In a testy sidebar after prosecutors objected to Cannick’s line of questioning, Donnelly warned Cannick that he might not have the effect he was hoping.
“I ruled pretrial that even if the parents had pushed her into a relationship with him, that that is, obviously, not a defense,” she said. “… I take it your argument is that they are, basically, stage parents that don’t really care about their child’s welfare and have turned sort of a blind eye to what’s happened to her, but I don’t know how helpful that is to your case.”
The defense has largely conceded that Kelly had many girlfriends, that they would sometimes need his permission to move around, and that they were sexually active. But the defense has tried to show it all as innocuous, or even wholesome. Their movements might have been restricted for their own good, when security was sparse, they have indicated. And the whole group functioned like a family, celebrating holidays together and throwing lavish parties and exchanging gifts.
But both things can be true at once, some witnesses said.

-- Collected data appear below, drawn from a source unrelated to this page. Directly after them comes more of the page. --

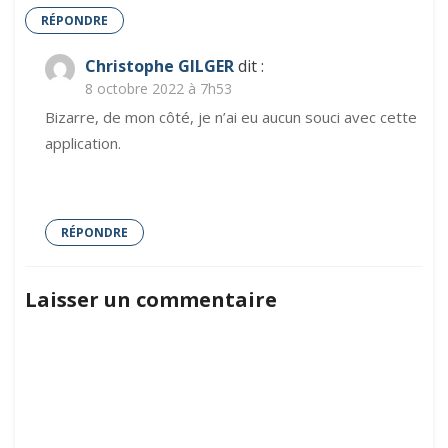
RÉPONDRE
Christophe GILGER
dit :
8 octobre 2022 à 7h53
Bizarre, de mon côté, je n’ai eu aucun souci avec cette
application.
RÉPONDRE
Laisser un commentaire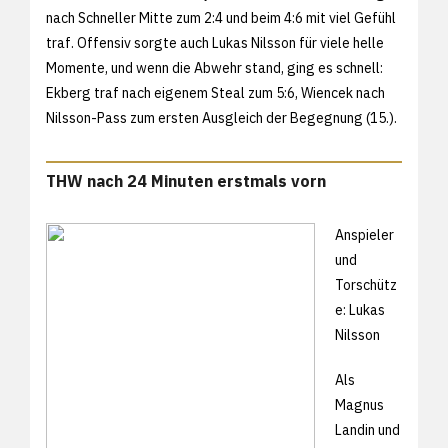
nach Schneller Mitte zum 2:4 und beim 4:6 mit viel Gefühl
traf. Offensiv sorgte auch Lukas Nilsson für viele helle
Momente, und wenn die Abwehr stand, ging es schnell:
Ekberg traf nach eigenem Steal zum 5:6, Wiencek nach
Nilsson-Pass zum ersten Ausgleich der Begegnung (15.).
THW nach 24 Minuten erstmals vorn
Anspieler
und
Torschütz
e: Lukas
Nilsson
Als
Magnus
Landin und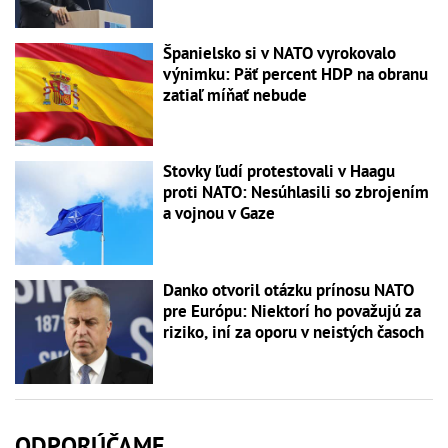
Španielsko si v NATO vyrokovalo
výnimku: Päť percent HDP na obranu
zatiaľ míňať nebude
Stovky ľudí protestovali v Haagu
proti NATO: Nesúhlasili so zbrojením
a vojnou v Gaze
Danko otvoril otázku prínosu NATO
pre Európu: Niektorí ho považujú za
riziko, iní za oporu v neistých časoch
ODPORÚČAME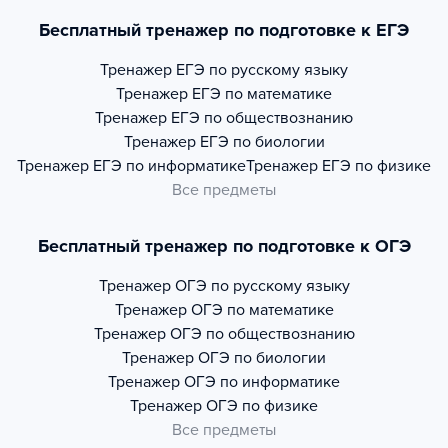
Бесплатный тренажер по подготовке к ЕГЭ
Тренажер
ЕГЭ по русскому языку
Тренажер
ЕГЭ по математике
Тренажер
ЕГЭ по обществознанию
Тренажер
ЕГЭ по биологии
Тренажер
ЕГЭ по информатике
Тренажер
ЕГЭ по физике
Все предметы
Бесплатный тренажер по подготовке к ОГЭ
Тренажер
ОГЭ по русскому языку
Тренажер
ОГЭ по математике
Тренажер
ОГЭ по обществознанию
Тренажер
ОГЭ по биологии
Тренажер
ОГЭ по информатике
Тренажер
ОГЭ по физике
Все предметы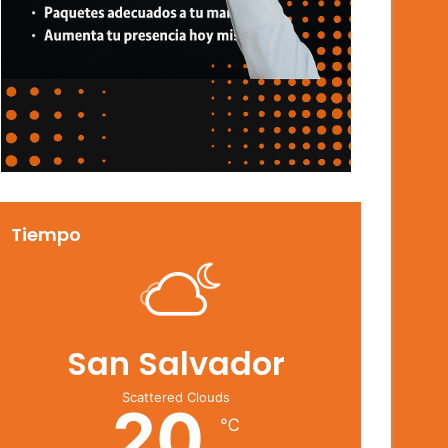
Tiempo
San Salvador
Scattered Clouds
20
℃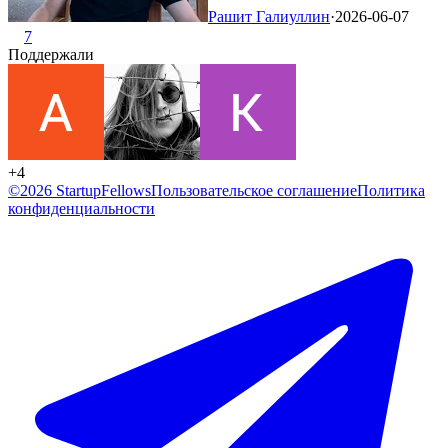
Рашит Галиуллин
·
2026-06-07
7
Поддержали
+4
©2026 StartupFellows
Пользовательское соглашение
Политика
конфиденциальности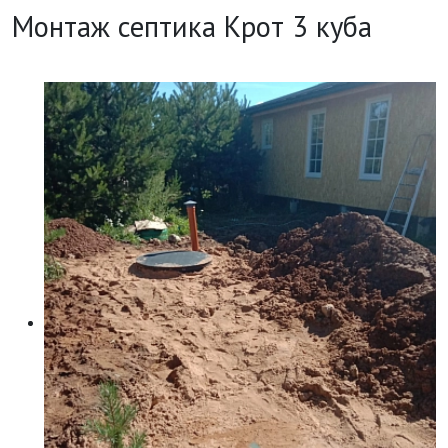
Монтаж септика Крот 3 куба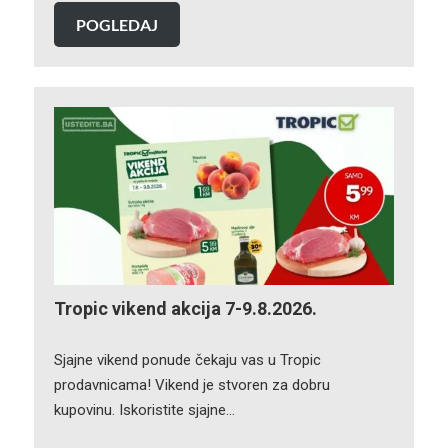
POGLEDAJ
Tropic vikend akcija 7-9.8.2026.
Sjajne vikend ponude čekaju vas u Tropic
prodavnicama! Vikend je stvoren za dobru
kupovinu. Iskoristite sjajne…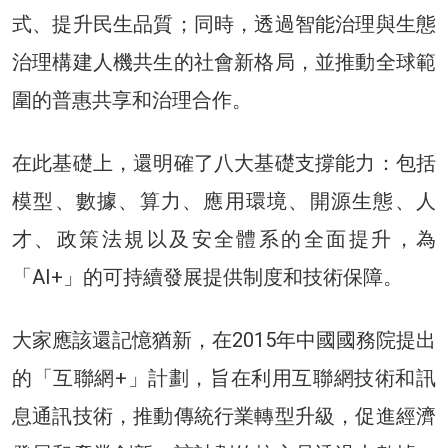
式、提升民生品質；同時，透過智能治理與生態
治理構建人機共生的社會新格局，並推動全球範
圍的普惠共享和治理合作。
在此基礎上，還明確了八大基礎支撐能力：包括
模型、數據、算力、應用環境、開源生態、人
才、政策法規以及安全體系的全面提升，為
「AI+」的可持續發展提供制度和技術保障。
大家應該還記憶猶新，在2015年中國國務院提出
的「互聯網+」計劃，旨在利用互聯網技術和訊
息通訊技術，推動傳統行業轉型升級，促進經濟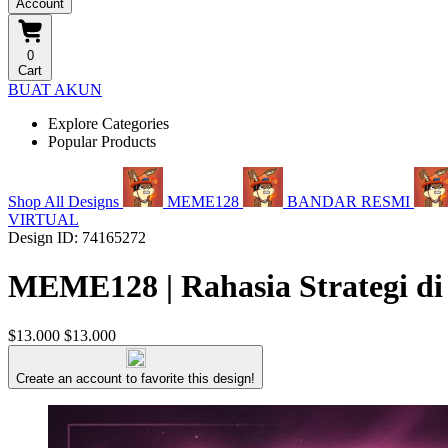
Account
0
Cart
BUAT AKUN
Explore Categories
Popular Products
Shop All Designs
MEME128
BANDAR RESMI
VIRTUAL
Design ID: 74165272
MEME128 | Rahasia Strategi di
$13.000
$13.000
Create an account to favorite this design!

Kelly was caring and kind — up until he wasn’t.
“I got to see a compassionate side of him, emotional side. He wasn’t always bad. He wasn’t always mean,” Faith testified. “… I also saw him — there were times where he would flip, just extremely calm then go to like being super sexually hyper, just different phases, just depending on how he was feeling, in the moods he was in.”

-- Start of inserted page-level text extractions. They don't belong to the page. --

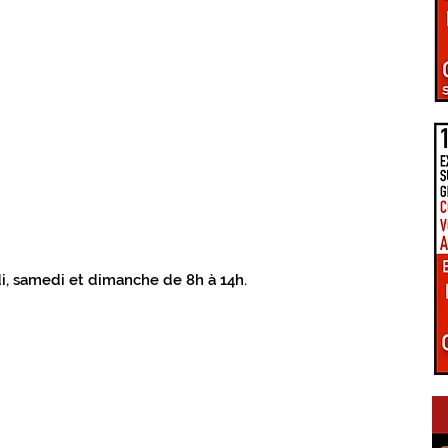
PÔLE D'ÉQUILIBRE TERRITORIAL RURAL
LA UNE DU GIENNOIS
LE TERRITOIRE GIENNOIS
C.C. GIENNOISES
 VAL DE SULLY
C.C. SAULDRE ET SOLOGNE
di, samedi et dimanche de 8h à 14h.
EZ VOUS EN GIENNOIS
ÉPIDÉMIE COVID-19
RE ET TRANSITION
CONNEXIONS NUMÉRIQUES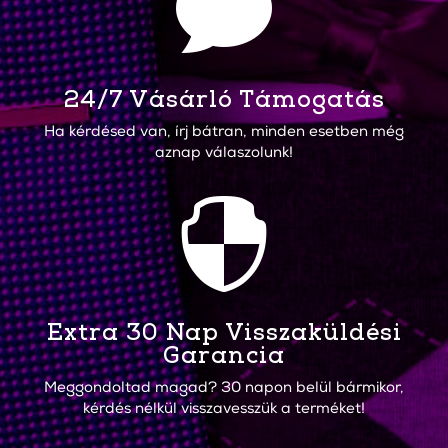

24/7 Vásárló Támogatás
Ha kérdésed van, írj bátran, minden esetben még
aznap válaszolunk!

Extra 30 Nap Visszaküldési
Garancia
Meggondoltad magad? 30 napon belül bármikor,
kérdés nélkül visszavesszük a terméket!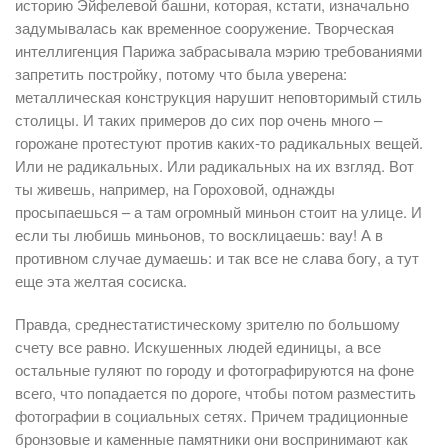
историю Эйфелевой башни, которая, кстати, изначально
задумывалась как временное сооружение. Творческая
интеллигенция Парижа забрасывала мэрию требованиями
запретить постройку, потому что была уверена:
металлическая конструкция нарушит неповторимый стиль
столицы. И таких примеров до сих пор очень много –
горожане протестуют против каких-то радикальных вещей.
Или не радикальных. Или радикальных на их взгляд. Вот
ты живешь, например, на Гороховой, однажды
просыпаешься – а там огромный миньон стоит на улице. И
если ты любишь миньонов, то восклицаешь: вау! А в
противном случае думаешь: и так все не слава богу, а тут
еще эта желтая сосиска.
Правда, среднестатистическому зрителю по большому
счету все равно. Искушенных людей единицы, а все
остальные гуляют по городу и фотографируются на фоне
всего, что попадается по дороге, чтобы потом разместить
фотографии в социальных сетях. Причем традиционные
бронзовые и каменные памятники они воспринимают как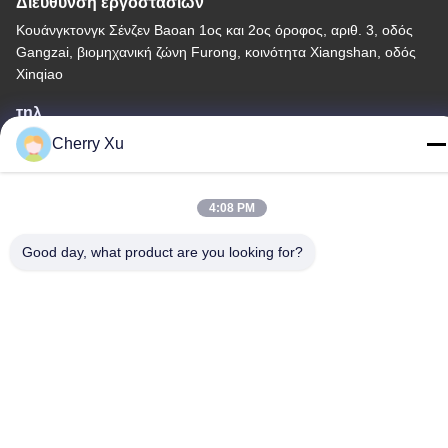
Διεύθυνση εργοστασίων
Κουάνγκτονγκ Σένζεν Baoan 1ος και 2ος όροφος, αριθ. 3, οδός
Gangzai, βιομηχανική ζώνη Furong, κοινότητα Xiangshan, οδός
Xinqiao
τηλ
86-0755-27097532-8:30
Cherry Xu
4:08 PM
Good day, what product are you looking for?
Κίνα Καλή ποιότητα Υπηρεσία επεξεργασίας CNC Προμηθευτής.
-2026 Shenzhen Hongsinn Precision Co., Ltd. Όλα τα δικαιώματα
διατηρούνται.
Πολιτική απορρήτου
|
Sitemap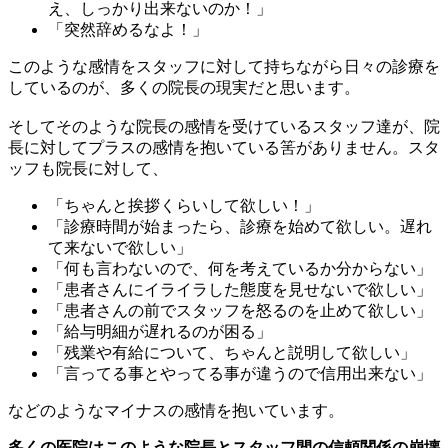
え、しっかり出来ないのか！」
「突然辞めるなよ！」
このような感情をスタッフに対して持ちながら日々の診療を
しているのが、多くの院長の現実だと思います。
そしてそのような院長の感情を受けているスタッフ達が、院
長に対してプラスの感情を抱いている筈がありません。スタ
ッフも院長に対して、
「ちゃんと挨拶くらいして欲しい！」
「診療時間が始まったら、診療を始めて欲しい。遅れ
て来ないで欲しい」
「何も言わないので、何を考えているか分からない」
「患者さんにイライラした態度を見せないで欲しい」
「患者さんの前でスタッフを怒るのを止めて欲しい」
「給与明細が遅れるのが困る」
「残業や有給について、ちゃんと説明して欲しい」
「言ってる事とやってる事が違うので信用出来ない」
などのようなマイナスの感情を抱いています。
多くの医院はこのような院長とスタッフ間の信頼関係の崩壊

And on Wednesday, prosecutors played tapes that they said provided definitive proof that Kelly was abusive and violent. Jurors listened to recordings that court papers have characterized as violent and extremely profane, in which Kelly threatens a woman who he believes stole from him. People get “murdered” for doing things like that, he allegedly said.
The prosecution’s final two witnesses took the stand on Friday. The first, Cheryl Mack, a former assistant to Kelly, testified she saw one of Kelly’s alleged victims begin to massage Kelly while backstage at a Connecticut concert where he was performing, according to Reuters.
“I was very uncomfortable,” she testified, saying as she left the room she caught a glimpse of the woman moving her head toward Kelly’s groin, Reuters reported Friday.
Mack also said Kelly lost his temper in 2015 after she supposedly ruined a surprise birthday party for former stylist Kash Howard, the wire service reported, and had her sign an “apology letter” that included false claims she accepted kickbacks from booking agents.
“I apologized out of fear,” Mack said, according to the Reuters report.
Defense lawyers on Monday are expected to cross-examine the government’s final witness, Dawn Hughes, a clinical psychologist who has outlined how people might groom underage girls for sex, and how victims cope with the trauma.